# Can a dishwasher be installed in the bottom of a tall oven cabinet?



## azmanatheart (Mar 9, 2016)

Im working on a kitchen bid for a high end NYC High Rise project where they have all the dishwashers located in the bottom of a tall cabinet that houses a built in microwave above it.  It doesnt seem right, not just because Ive never seen it, but also because its inconvenient(no place to put dirty dishes while loading except sink, and it has a cabinet panel on it so it is totally concealed, no countertop above it, What about heat and moisture from the drying cycle?

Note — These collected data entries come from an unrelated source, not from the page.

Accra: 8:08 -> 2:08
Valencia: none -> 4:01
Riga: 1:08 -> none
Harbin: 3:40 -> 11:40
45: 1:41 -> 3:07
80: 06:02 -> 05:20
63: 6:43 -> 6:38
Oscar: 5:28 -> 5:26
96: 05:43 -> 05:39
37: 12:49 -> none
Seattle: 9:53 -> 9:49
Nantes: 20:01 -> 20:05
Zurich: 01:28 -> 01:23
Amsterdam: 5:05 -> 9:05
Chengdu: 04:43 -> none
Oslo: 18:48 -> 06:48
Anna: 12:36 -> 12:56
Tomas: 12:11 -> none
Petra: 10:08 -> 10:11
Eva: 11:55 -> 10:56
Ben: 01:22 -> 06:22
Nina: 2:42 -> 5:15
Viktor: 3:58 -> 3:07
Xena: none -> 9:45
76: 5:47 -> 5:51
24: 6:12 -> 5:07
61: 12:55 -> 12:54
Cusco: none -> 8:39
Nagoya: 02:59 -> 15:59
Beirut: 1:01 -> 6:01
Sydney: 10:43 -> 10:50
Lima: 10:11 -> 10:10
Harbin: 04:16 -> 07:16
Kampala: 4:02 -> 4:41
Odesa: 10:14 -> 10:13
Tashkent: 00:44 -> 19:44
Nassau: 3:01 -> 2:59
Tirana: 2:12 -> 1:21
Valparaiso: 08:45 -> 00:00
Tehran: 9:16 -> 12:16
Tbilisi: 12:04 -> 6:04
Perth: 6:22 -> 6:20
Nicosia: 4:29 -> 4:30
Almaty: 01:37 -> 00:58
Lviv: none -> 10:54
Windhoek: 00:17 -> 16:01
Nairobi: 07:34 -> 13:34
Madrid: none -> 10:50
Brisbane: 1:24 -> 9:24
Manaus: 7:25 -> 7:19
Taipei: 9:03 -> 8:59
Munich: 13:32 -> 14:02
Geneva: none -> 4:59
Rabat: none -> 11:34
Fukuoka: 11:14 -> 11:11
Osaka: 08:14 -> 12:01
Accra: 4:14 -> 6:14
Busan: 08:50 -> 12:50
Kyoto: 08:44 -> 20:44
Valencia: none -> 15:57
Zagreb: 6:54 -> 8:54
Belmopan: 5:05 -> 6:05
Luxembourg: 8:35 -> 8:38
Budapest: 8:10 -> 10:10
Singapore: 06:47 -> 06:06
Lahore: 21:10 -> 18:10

It would have to get some type of moisture barrier to prevent the cabinet from getting moist, and it would probably need a fixed shelf above it at countertop height.

Question is, is it legal?  Other than the reasons I've stated above, can you think of another reason why it is ill advised?

I spoke to Miele, and they said that they would not honor the warranty because it is not one of the ways that they illustrate approved installations, but they had no special reason why its not good!

Thank you for your help and input!

Oh, in every case, if it matters, it is at the end of a run, so the only countertop is to one side where the sink is.

Jeff


----------



## steveray (Mar 9, 2016)

Nothing in code against it.....


----------



## cda (Mar 9, 2016)

Most dishwashers are insulated and do not vent anything till you open the door


----------



## azmanatheart (Mar 9, 2016)

Thank you.  Helps to know there is no code against it.  Small NYC Kitchens can be problematic, and when there is no countertop space, just a full depth cabinet side next to the sink, I worry that there is no way to load and unload, plus possible hot humid air escaping where there is usually the underside of a countertop.  Would rather run the top across and set a shallower wall cabinet on the countertop or raise it up and put a micowave cabinet, but have to weigh the extra counter against less storage space of a pantry type.  And convince the architect what is the better plan for the tenant.

Any other thoughts are appreciated as well.

Thanks again


----------



## MASSDRIVER (Mar 9, 2016)

Higher end dishwashers have undercounter shields to protect against that vapor wiff when the door opens. Rather than trying to moisture proof things, I would try to Incorperate some minor ventilation in the cabinet for any stray vapor. Just something to keep stagnant air sitting behind the cabinet.

Brent


----------



## conarb (Mar 9, 2016)

I don't know about New York codes but California still requires an air-gap installed even when the manufacturer says that they are not necessary.  I've had problems, particularly with Bosch dishwashers, the appliance salesman have told my customers that an air gap is not necessary, I've taken the Bosch installation instructions to at least two CBOs to request an alternative to the CPC air-gap requirement and both have refused.  The way I stopped the request is I found online information wherein people were complaining that Bosch installations without air-gaps didn't get the dishes as clean as with air-gaps, the customers immediately agreed to allowing me to install the air-gaps.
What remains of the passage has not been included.